Солнечный свет, чуть затемненный поляризованным стеклом, блестит на глянцевых листьях комнатных деревьев. Я размазываю масло по кусочку тоста. Руки слегка дрожат. Я съел три яйца всмятку, большой ломоть жареной ветчины, миску жидкой овсянки, тарелочку чего-то со вкусом йода и рыбы. Выпил две чашки кофе со сливками и стакан апельсинового сока. И все равно голоден, будто неделю не ел. Упоминание Мишель о «дури» будит внутри кое-что не слишком приятное. Мне становится стыдно. Но то, как она об этом говорит — естественно и буднично, заставляет меня удивиться.
— Ты так спокойно об этом говоришь? — осторожно спрашиваю я. — Ты разве не сердишься на меня?
— Сержусь? Об этом? А что в этом такого? — Мишель даже чашку с кофе опускает, такое изумление у нее в глазах. — Все этим пользуются. А музыканты и артисты — в особенности. Это ведь имперская планета.
Стоп. При чем тут имперская планета? Что значит — все? Что-то я совсем запутался.
— Все? Ты хочешь сказать — они тут все равно, что наши синюки на базе? Сплошь наркоманы? Ты, верно, шутишь, Мишель? Ведь шутишь, да? Ты же на тех синюков на базе так смотрела — как на животных!
— Юджин, ты просто с ума меня сведешь своей непосредственностью! Ты что, головой вчера приложился?
— Не знаю, — убито отзываюсь я. — Ты все же расскажи мне, ладно?
— Ну, хорошо. Если тебе так хочется, — она пожимает плечами, будто исполняя каприз ребенка. — Эти штуки с рождения вживляются всем имперским гражданам. «Центры равновесия». Такие крохотные биоэлектронные создания. Они растут вместе с людьми. Через них стимулируется развитие личности, генерируются положительные эмоции, формируется набор базовых понятий «плохо-хорошо». Определяется оптимальное направление деятельности человека. Набор позитивных эмоций, гарантирующий равновесие…
— Постой, — прошу я. — Я не понял — эти штуки всем вживляются? Абсолютно?
Мишель снисходительно улыбается.
— Юджин, эти штуки вживляются только имперским гражданам, — она выделяет слово «имперским». — Жители колоний их не имеют, им это ни к чему.

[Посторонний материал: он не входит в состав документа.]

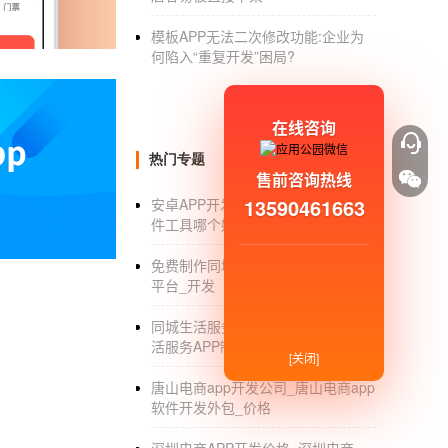
1.超文本标记语言
模板APP无法二次修改功能:企业为
它是一种超文本标记语言，可以实现网页并在
何陷入“重复开发”困局?
说，学好是成为Web开发必须掌握的技能，主
脚本语言，主要用于客户端，为网页添加动态功
在线咨询
这就是前端开发。关于前端开发的具体含义，请
热门专题
售前咨询热线
广州APP开发公司
谈什么是APP，A
13590461663
安卓APP开发软件_安卓APP开发软
虽然市场上有各种各样的应用，但对于很多用
件工具哪个好_傻瓜式制作_公司
的问号。其实APP虽然看似小，其实开发的过
免费制作同城app_免费制作同城app
作。
平台_开发
所谓APP，就是指APPlication软件。
同城生活服务APP开发_同城本地生
的增长。在这短短的几年里，各种应用充斥了整
活服务APP制作方式_公司_价格
[关闭]
关。据Ebbs APP Software的开发介
唐山电商app开发公司_唐山电商app
功能。
软件开发外包_价格
app开发是一个非常严谨的流程，一般包括U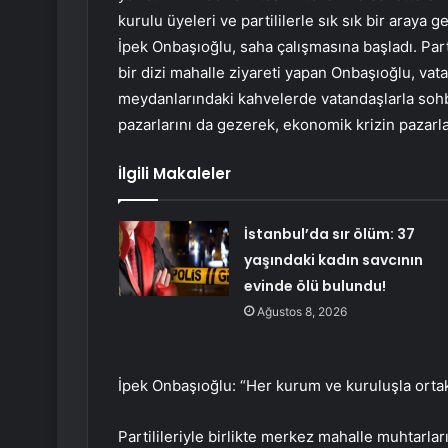
kurulu üyeleri ve partililerle sık sık bir araya 
İpek Onbaşıoğlu, saha çalışmasına başladı. Parti
bir dizi mahalle ziyareti yapan Onbaşıoğlu, vata
meydanlarındaki kahvelerde vatandaşlarla sohb
pazarlarını da gezerek, ekonomik krizin pazarlam
İlgili Makaleler
İstanbul’da sır ölüm: 37
yaşındaki kadın savcının
evinde ölü bulundu!
Ağustos 8, 2026
İpek Onbaşıoğlu: “Her kurum ve kuruluşla ort
Partilileriyle birlikte merkez mahalle muhtarlar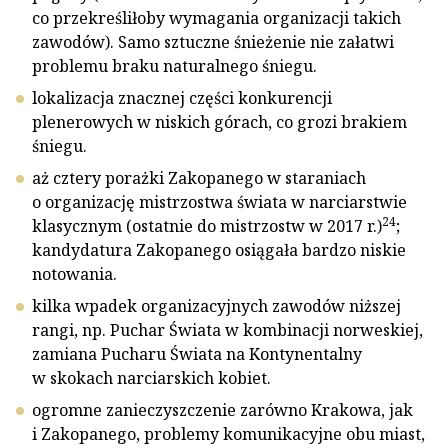
co przekreśliłoby wymagania organizacji takich
zawodów). Samo sztuczne śnieżenie nie załatwi
problemu braku naturalnego śniegu.
lokalizacja znacznej części konkurencji
plenerowych w niskich górach, co grozi brakiem
śniegu.
aż cztery porażki Zakopanego w staraniach
o organizację mistrzostwa świata w narciarstwie
24
klasycznym (ostatnie do mistrzostw w 2017 r.)
;
kandydatura Zakopanego osiągała bardzo niskie
notowania.
kilka wpadek organizacyjnych zawodów niższej
rangi, np. Puchar Świata w kombinacji norweskiej,
zamiana Pucharu Świata na Kontynentalny
w skokach narciarskich kobiet.
ogromne zanieczyszczenie zarówno Krakowa, jak
i Zakopanego, problemy komunikacyjne obu miast,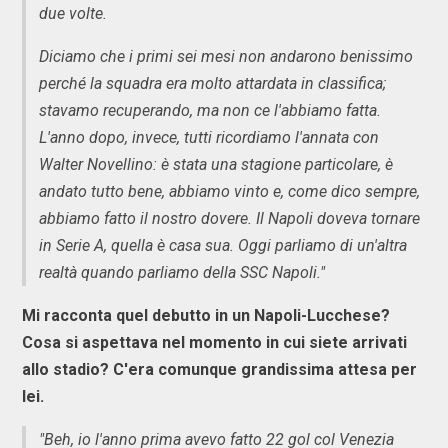
due volte.
Diciamo che i primi sei mesi non andarono benissimo
perché la squadra era molto attardata in classifica;
stavamo recuperando, ma non ce l'abbiamo fatta.
L'anno dopo, invece, tutti ricordiamo l'annata con
Walter Novellino: è stata una stagione particolare, è
andato tutto bene, abbiamo vinto e, come dico sempre,
abbiamo fatto il nostro dovere. Il Napoli doveva tornare
in Serie A, quella è casa sua. Oggi parliamo di un'altra
realtà quando parliamo della SSC Napoli."
Mi racconta quel debutto in un Napoli-Lucchese?
Cosa si aspettava nel momento in cui siete arrivati
allo stadio? C'era comunque grandissima attesa per
lei.
"Beh, io l'anno prima avevo fatto 22 gol col Venezia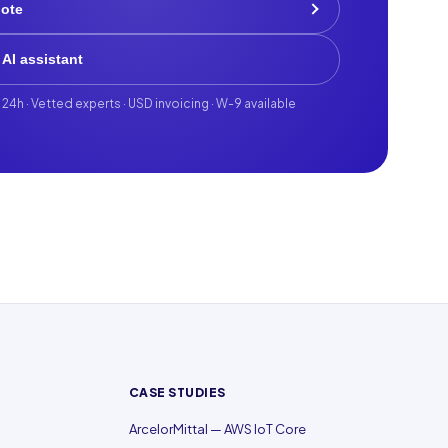
uote
 AI assistant
 24h · Vetted experts · USD invoicing · W-9 available
CASE STUDIES
ArcelorMittal — AWS IoT Core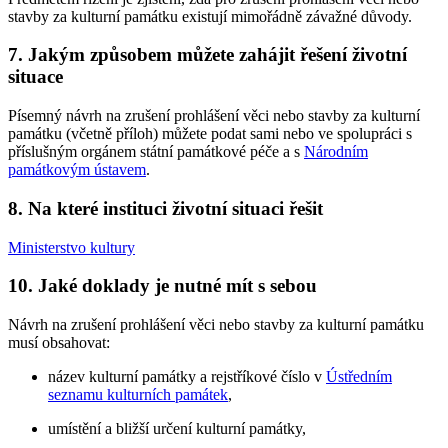
stavby za kulturní památku existují mimořádně závažné důvody.
7. Jakým způsobem můžete zahájit řešení životní
situace
Písemný návrh na zrušení prohlášení věci nebo stavby za kulturní
památku (včetně příloh) můžete podat sami nebo ve spolupráci s
příslušným orgánem státní památkové péče a s
Národním
památkovým ústavem
.
8. Na které instituci životní situaci řešit
Ministerstvo kultury
10. Jaké doklady je nutné mít s sebou
Návrh na zrušení prohlášení věci nebo stavby za kulturní památku
musí obsahovat:
název kulturní památky a rejstříkové číslo v
Ústředním
seznamu kulturních památek
,
umístění a bližší určení kulturní památky,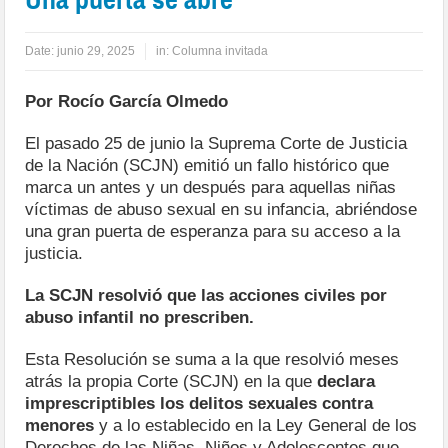
Date:
junio 29, 2025
in:
Columna invitada
Por Rocío García Olmedo
El pasado 25 de junio la Suprema Corte de Justicia
de la Nación (SCJN) emitió un fallo histórico que
marca un antes y un después para aquellas niñas
víctimas de abuso sexual en su infancia, abriéndose
una gran puerta de esperanza para su acceso a la
justicia.
La SCJN resolvió que las acciones civiles por
abuso infantil no prescriben.
Esta Resolución se suma a la que resolvió meses
atrás la propia Corte (SCJN) en la que
declara
imprescriptibles los delitos sexuales contra
menores
y a lo establecido en la Ley General de los
Derechos de las Niñas, Niños y Adolescentes que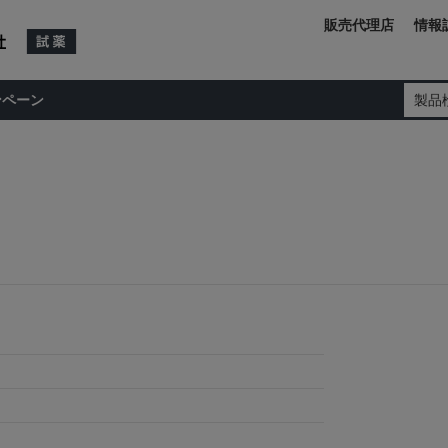
販売代理店
情報
ンペーン
製品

У них и права голоса-то нет. В колониях местные органы власти назначаются корпорациями.
— Этот центр и у меня есть?
— Ну, не знаю, откуда ты родом, но ведь ты летчик. Даже гражданские пилоты имеют специальные чипы, а уж военные — и подавно. Впрочем, как и все мало-мальски значимые специалисты в армии. А в состав такого чипа обязательно входит центр равновесия. Кажется, он применяется еще и как обезболивающее при ранении.
Я так поражен, точно меня внезапно кувалдой приложили.

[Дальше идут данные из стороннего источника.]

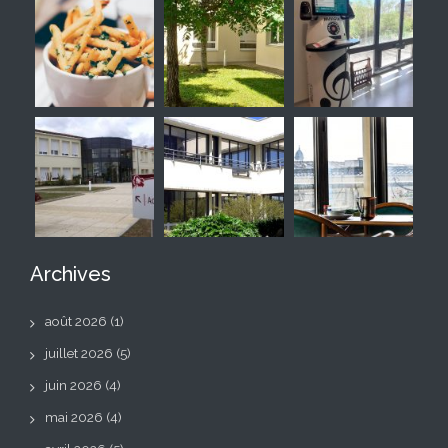
Archives
août 2026
(1)
juillet 2026
(5)
juin 2026
(4)
mai 2026
(4)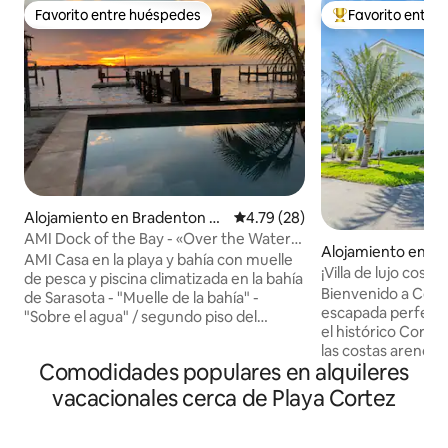
Favorito entre huéspedes
Favorito entre
Favorito entre huéspedes
Favorito entre hu
Alojamiento en Bradenton B
Calificación promedio: 4.79 de 
4.79 (28)
each
AMI Dock of the Bay - «Over the Water»,
Alojamiento en C
2ª planta
AMI Casa en la playa y bahía con muelle
¡Villa de lujo cost
de pesca y piscina climatizada en la bahía
Bienvenido a Coasta
de Sarasota - "Muelle de la bahía" -
escapada perfecta 
"Sobre el agua" / segundo piso del
el histórico Corte
dúplex • ¡Vistas increíbles del agua +
las costas arenosas
pájaros + vida silvestre + luces
Comodidades populares en alquileres
Este espacioso ref
nocturnas! • ¡Relájate con los peces
niveles combina 
saltando y los pájaros volando a lo largo
vacacionales cerca de Playa Cortez
con el encanto de
de 1 de solo 34 muelles codiciados al sur
ofreciendo impresi
del puente Cortez! • ¡Pesca en nuestro
bahía y un sinfín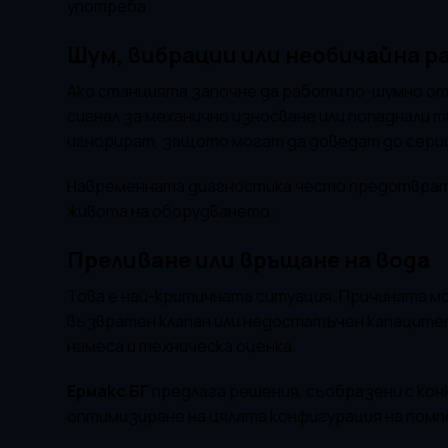
употреба.
Шум, вибрации или необичайна р
Ако станцията започне да работи по-шумно от 
сигнал за механично износване или попаднали 
игнорират, защото могат да доведат до сери
Навременната диагностика често предотвратя
живота на оборудването.
Преливане или връщане на вода
Това е най-критичната ситуация. Причината м
възвратен клапан или недостатъчен капацитет
намеса и техническа оценка.
Ермакс БГ
предлага решения, съобразени с кон
оптимизиране на цялата конфигурация на помп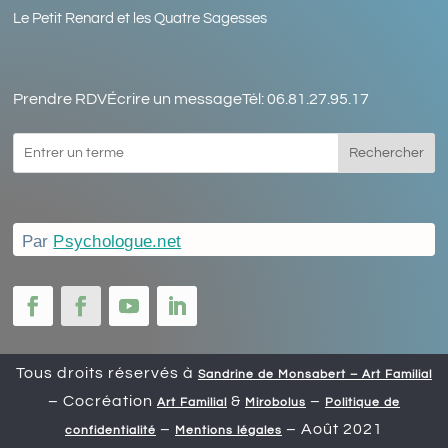
Le Petit Renard et les Quatre Sagesses
Prendre RDV
Écrire un message
Tél: 06.81.27.95.17
Rechercher
Par
Psychologue.net
Tous droits réservés à
Sandrine de Monsabert – Art Familial
– Cocréation
&
–
Art Familial
Mirobolus
Politique de
–
– Août 2021
confidentialité
Mentions légales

— Так ты что, знаешь, что у меня внутри чип?
— Тоже мне открытие, — хмыкает она. Прихлебывает кофе. — Съешь вот этого джема, Юджин. В нем много витаминов. Рекомендую. Очень вкусно вместе с маслом.
— Мишель, а у тебя… у тебя он тоже есть?
— Юджин, милый. Прошу: ну, перестань валять дурака. Ты непосредственный, этого у тебя не отнять. И страстный. Такой страсти, как вчера, просто не бывает. Ты напрочь свел с ума целую толпу пресыщенных жизнью придурков. Ты удивляешь меня все больше и больше. Ты очень необычный. Может быть, именно этим ты меня и привлекаешь. Но сейчас ты переигрываешь. Эти глупости есть в любом учебнике для малышей. Вместе со всем набором этических, психологических и социальных обоснований.
— Значит, есть?
— Конечно. Я ведь имперская гражданка, родилась на Руре.